- **WHAT TO PRODUCE**:
Search the material below for lines containing the string "پرورش", and copy every one you find.

- **DATA**:
• • • • • • •
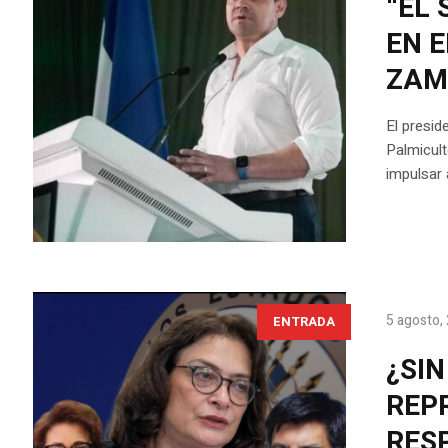
“EL
EN 
ZAM
El presid
Palmicul
impulsar 
5 agosto,
ENTRADA
¿SI
REP
RESP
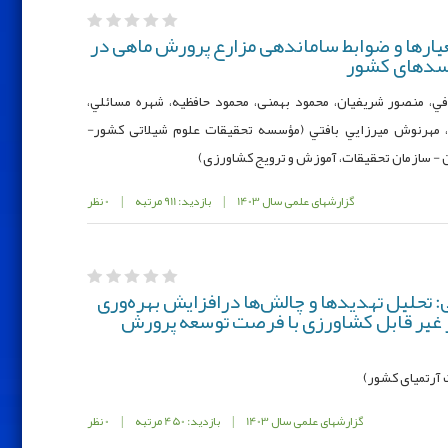
يارها و ضوابط ساماندهی مزارع پرورش ماهی در
سدهای کشور
، منصور شریفیان، محمود بهمنی، محمود حافظيه، شهره مسائلي،
، مهرنوش ميرزايي بافتي (مؤسسه تحقيقات علوم شيلاتی کشور-
ن - سازمان تحقیقات، آموزش و ترویج کشاورزی)
گزارشهای علمی سال 1403
|
بازدید: 911 مرتبه
|
0 نظر
: تحلیل تهدیدها و چالش‌ها درافزایش بهره‌وری
ر غیر قابل کشاورزی با فرصت توسعه پرورش
آرتمیای کشور)
گزارشهای علمی سال 1403
|
بازدید: 450 مرتبه
|
0 نظر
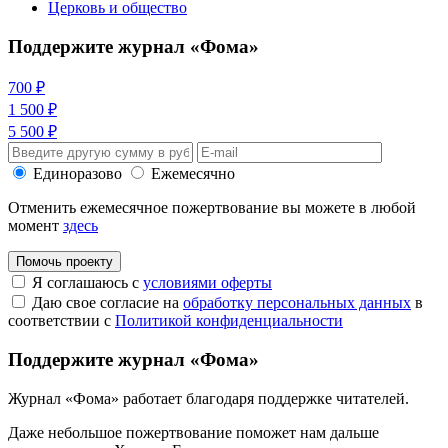
Церковь и общество
Поддержите журнал «Фома»
700 ₽
1 500 ₽
5 500 ₽
Единоразово
Ежемесячно
Отменить ежемесячное пожертвование вы можете в любой
момент
здесь
Помочь проекту
Я соглашаюсь с
условиями оферты
Даю свое согласие на
обработку персональных данных
в
соответствии с
Политикой конфиденциальности
Поддержите журнал «Фома»
Журнал «Фома» работает благодаря поддержке читателей.
Даже небольшое пожертвование поможет нам дальше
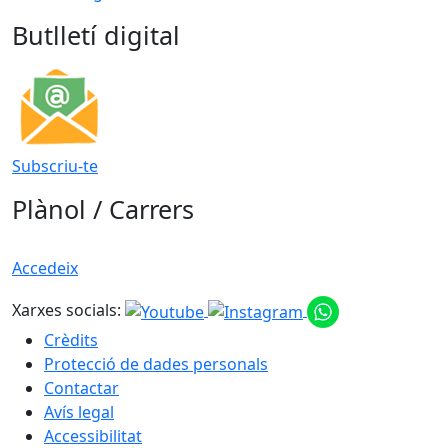
Butlletí digital
Subscriu-te
Plànol / Carrers
Accedeix
Xarxes socials:
Crèdits
Protecció de dades personals
Contactar
Avís legal
Accessibilitat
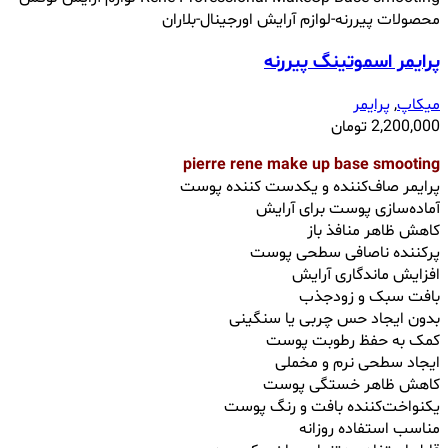
پرایمر اسموتینگ پیررنه
میکاپ
,
پرایمر
2,200,000
تومان
pierre rene make up base smooting
پرایمر صاف‌کننده و یکدست کننده پوست
آماده‌سازی پوست برای آرایش
کاهش ظاهر منافذ باز
پرکننده ناصافی‌ سطحی پوست
افزایش ماندگاری آرایش
بافت سبک و زودجذب
بدون ایجاد حس چربی یا سنگینی
کمک به حفظ رطوبت پوست
ایجاد سطحی نرم و مخملی
کاهش ظاهر خستگی پوست
یکنواخت‌کننده بافت و رنگ پوست
مناسب استفاده روزانه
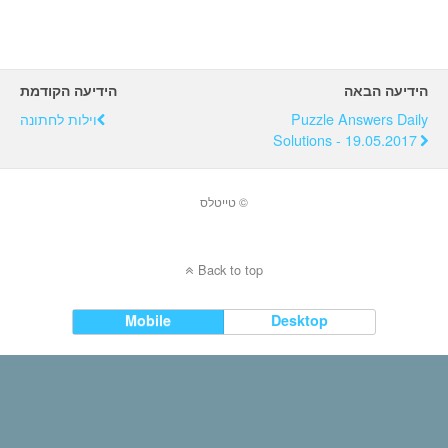
הידיעה הבאה
הידיעה הקודמת
וילות לחתונה
Puzzle Answers Daily
Solutions - 19.05.2017
© טייטלס
Back to top
Mobile
Desktop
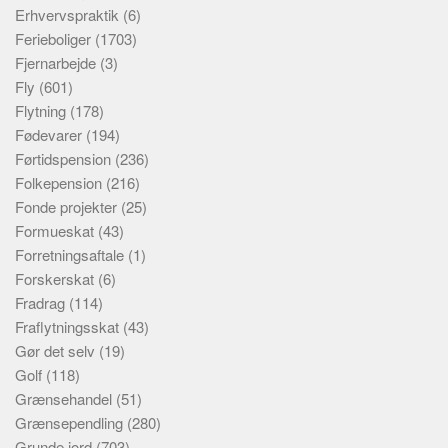
Erhvervspraktik
(6)
Ferieboliger
(1703)
Fjernarbejde
(3)
Fly
(601)
Flytning
(178)
Fødevarer
(194)
Førtidspension
(236)
Folkepension
(216)
Fonde projekter
(25)
Formueskat
(43)
Forretningsaftale
(1)
Forskerskat
(6)
Fradrag
(114)
Fraflytningsskat
(43)
Gør det selv
(19)
Golf
(118)
Grænsehandel
(51)
Grænsependling
(280)
Grunde jord
(703)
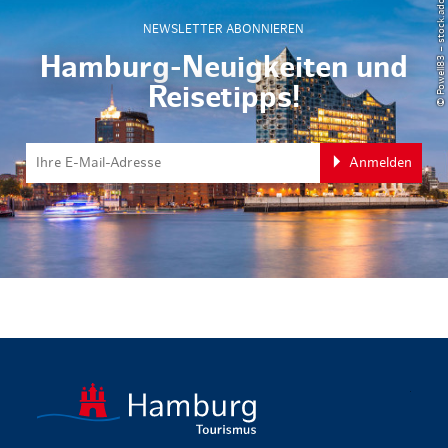
© Powell83 – stock.adobe.com
NEWSLETTER ABONNIEREN
Hamburg-Neuigkeiten und
Reisetipps!
Anmelden
zurück zur 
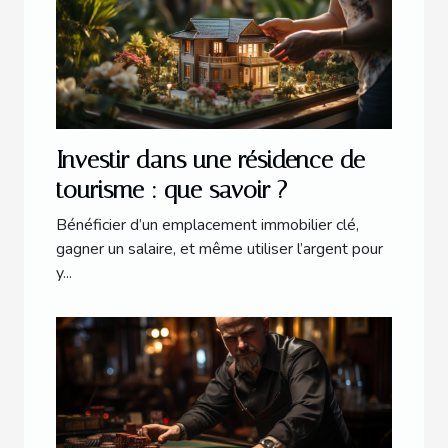
Investir dans une résidence de
tourisme : que savoir ?
Bénéficier d’un emplacement immobilier clé,
gagner un salaire, et même utiliser l’argent pour
y...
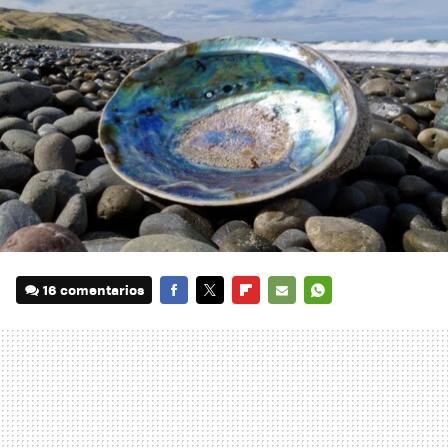
16 comentarios
FACEBOOK
TWITTER
FLIPBOARD
E-
WHATSAPP
MAIL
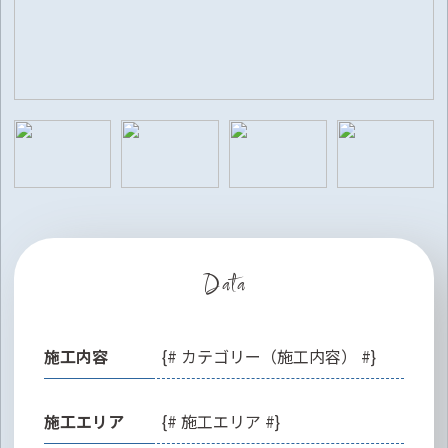
Data
施工内容
{# カテゴリー（施工内容） #}
施工エリア
{# 施工エリア #}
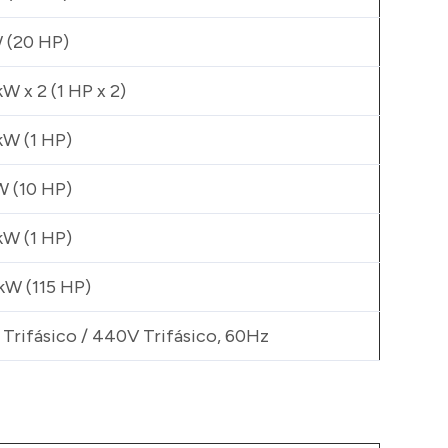
 (20 HP)
kW x 2 (1 HP x 2)
kW (1 HP)
W (10 HP)
kW (1 HP)
kW (115 HP)
Trifásico / 440V Trifásico, 60Hz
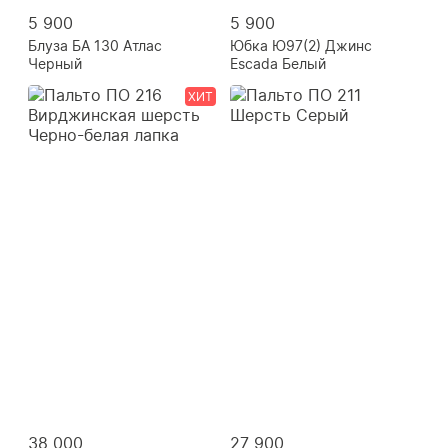
5 900
5 900
Блуза БА 130 Атлас
Юбка Ю97(2) Джинс
Черный
Escada Белый
ХИТ
38 000
27 900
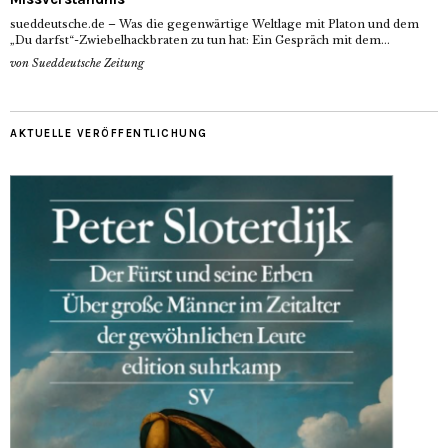
sueddeutsche.de – Was die gegenwärtige Weltlage mit Platon und dem
„Du darfst“-Zwiebelhackbraten zu tun hat: Ein Gespräch mit dem...
von
Sueddeutsche Zeitung
AKTUELLE VERÖFFENTLICHUNG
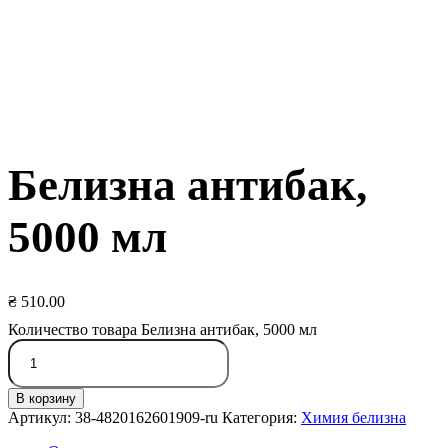
Белизна антибак,
5000 мл
₴
510.00
Количество товара Белизна антибак, 5000 мл
В корзину
Артикул:
38-4820162601909-ru
Категория:
Химия белизна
• • • • • • •
- **EXPECTED OUTPUT**:
يارها و ضوابط ساماندهی مزارع پرورش ماهی در
ر غیر قابل کشاورزی با فرصت توسعه پرورش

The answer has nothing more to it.